Treasuries fell, extending the first monthly drop since March, on speculation U.S. economic growth is robust enough for the Federal Reserve to raise interest rates next year.
Yields on benchmark 10-year notes (CBOT:ZNU14) climbed from a three-week low reached June 27 as BlackRock Inc., the world’s biggest money manager, forecast the first increase in borrowing costs for the second quarter of 2015. While U.S. notes and bonds held a gain from the first half of this year, analysts are sticking to estimates for declines as the world’s biggest economy gathers pace after a first-quarter slowdown. A report this week may show employers added more than 200,000 jobs for a fifth month.
“It’s all about the data this week,” said Ray Remy, head of fixed income in New York at Daiwa Capital Markets America Inc., one of the 22 primary dealers that trade Treasuries with the Fed. “The market is looking for some confirmation that first-quarter gross domestic product was an aberration and that second-quarter GDP is a real bounce-back.”
The benchmark 10-year yield rose two basis points, or 0.02 percentage point, to 2.55% at 9:20 a.m. New York time, according to Bloomberg Bond Trader data. The figure compares with the average of 3.41% for the past decade. The 2.5% note maturing in May 2024 fell 6/32, or $1.88 per $1,000 face amount, to 99 17/32.

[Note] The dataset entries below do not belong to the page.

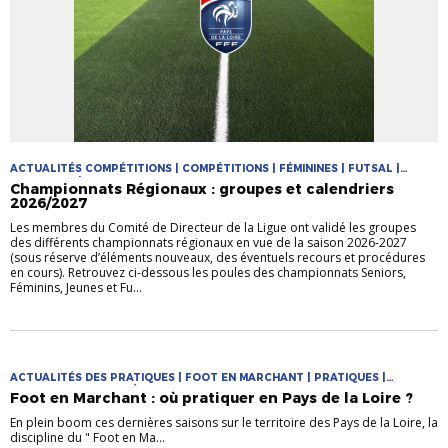
ACTUALITÉS COMPÉTITIONS | COMPÉTITIONS | FÉMININES | FUTSAL |
PRATIQUES | PRATIQUES JEUNES
Championnats Régionaux : groupes et calendriers
2026/2027
Les membres du Comité de Directeur de la Ligue ont validé les groupes
des différents championnats régionaux en vue de la saison 2026-2027
(sous réserve d’éléments nouveaux, des éventuels recours et procédures
en cours). Retrouvez ci-dessous les poules des championnats Seniors,
Féminins, Jeunes et Fu...
ACTUALITÉS DES PRATIQUES | FOOT EN MARCHANT | PRATIQUES |
PRATIQUES DIVERSIFIÉES
Foot en Marchant : où pratiquer en Pays de la Loire ?
En plein boom ces dernières saisons sur le territoire des Pays de la Loire, la
discipline du " Foot en Ma...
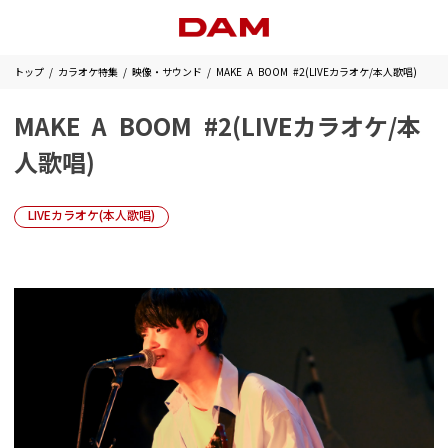
トップ
カラオケ特集
映像・サウンド
MAKE A BOOM #2(LIVEカラオケ/本人歌唱)
MAKE A BOOM #2(LIVEカラオケ/本
人歌唱)
LIVEカラオケ(本人歌唱)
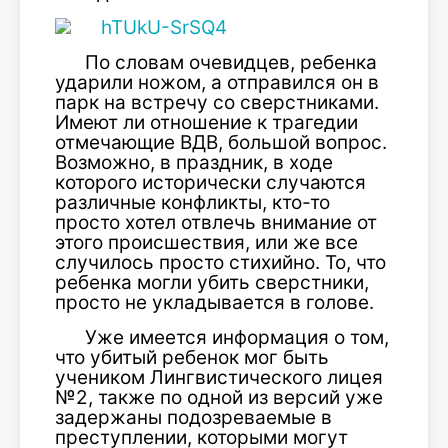
По словам очевидцев, ребенка
ударили ножом, а отправился он в
парк на встречу со сверстниками.
Имеют ли отношение к трагедии
отмечающие ВДВ, большой вопрос.
Возможно, в праздник, в ходе
которого исторически случаются
различные конфликты, кто-то
просто хотел отвлечь внимание от
этого происшествия, или же все
случилось просто стихийно. То, что
ребенка могли убить сверстники,
просто не укладывается в голове.
Уже имеется информация о том,
что убитый ребенок мог быть
учеником Лингвистического лицея
№2, также по одной из версий уже
задержаны подозреваемые в
преступлении, которыми могут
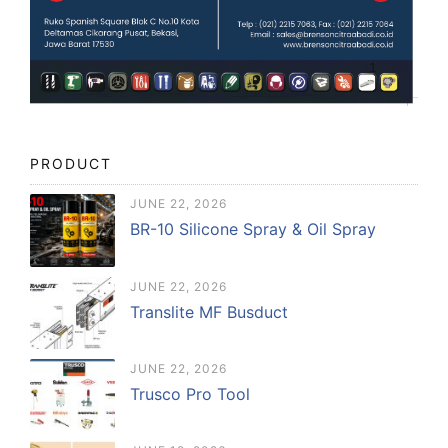
PRODUCT
JUNE 22, 2026
BR-10 Silicone Spray & Oil Spray
JUNE 22, 2026
Translite MF Busduct
JUNE 22, 2026
Trusco Pro Tool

The Bloomberg U.S. Treasury Bond Index declined 0.1% in June. It gained 3.3% for the first half of 2014, reflecting a contraction in the economy from January through March.
Traders see about a 53% chance the central bank will raise its benchmark rate to at least 0.5% by July next year, up from 43.2% odds at the end of May, Fed Funds futures show.
The Fed rate will probably be increased in the second quarter of next year, Stephen Cohen, BlackRock chief investment strategist for international fixed income, said in London today. The company’s view is not far from consensus and there would need to be a big improvement in U.S. economic data to change the market’s view, Cohen said.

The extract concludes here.